Kazakhstan has been making headlines in recent days, after a wave of protests swept across the country. The embattled government has been fighting to maintain control and has even resorted to shutting down large portions of the internet. So why is Kazakhstan in turmoil, and what does the current regime gain by suppressing internet freedoms?
Jan 14, 2022 · 3 min read
A sudden increase in fuel prices sparked widespread protests throughout Kazakhstan. While that was the first issue that pushed people onto the streets, the discontent soon spread to encompass a wide variety of topics, from living standards to government corruption.
Branding protesters as “bandits” and “terrorists”, President Kassym-Jomart Tokayev’s response was swift and uncompromising. Tensions escalated as reports emerged of police using live rounds against civilians, and videos circulated online of government buildings burning.
Eventually, at Tokayev's request, Russian security forces were deployed in the country, and as of writing the protests appear to have subsided.
For at least five days during the height of the protests, Kazakhstan's internet was largely shut down. Users were only able to access a limited number of sites for a few hours each day, and it became increasingly difficult for news to travel, inside and outside the country.
This is a classic tactic from governments that find themselves struggling to contain civil unrest. By limiting internet access, officials can make it harder for people to organize large events and share news that might galvanize others to join protests.
Even more worryingly, mass internet restrictions can prevent outside observers from following events in real-time. Even now, it’s not clear how many lost their lives in the last two weeks, and what factions were involved in organizing the protests.
The Kazakhstan government is far from the first to clamp down on digital freedoms in an attempt to maintain power, of course.
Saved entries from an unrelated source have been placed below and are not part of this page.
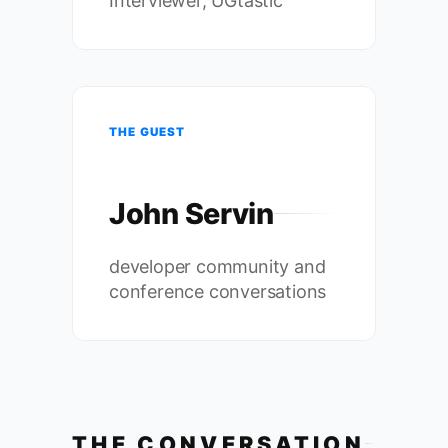
Interviewer, UGtastic
THE GUEST
John Servin
developer community and
conference conversations
THE CONVERSATION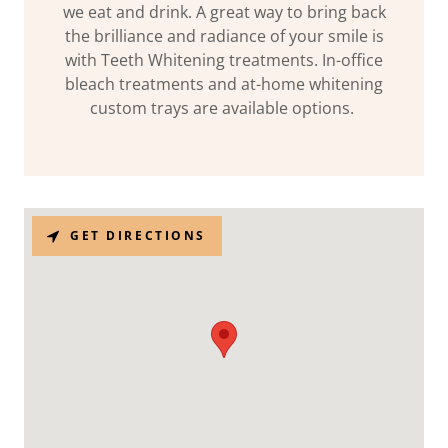
we eat and drink. A great way to bring back
the brilliance and radiance of your smile is
with Teeth Whitening treatments. In-office
bleach treatments and at-home whitening
custom trays are available options.
GET DIRECTIONS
Internet shutdowns usually have one thing in common: they’re meant to limit a population’s access to free news and media, and to stop communication. Kazakhstan is no exception.
When individual citizens cannot read and share news, it becomes much harder to hold politicians and government officials to account. An unrestricted internet is not just a convenience of modern life — it’s an essential part of a functioning democracy.
The details around the Kazakhstan protests and the government response is not yet clear — in part, because of the shutdown — but we’ll be watching closely for any further developments.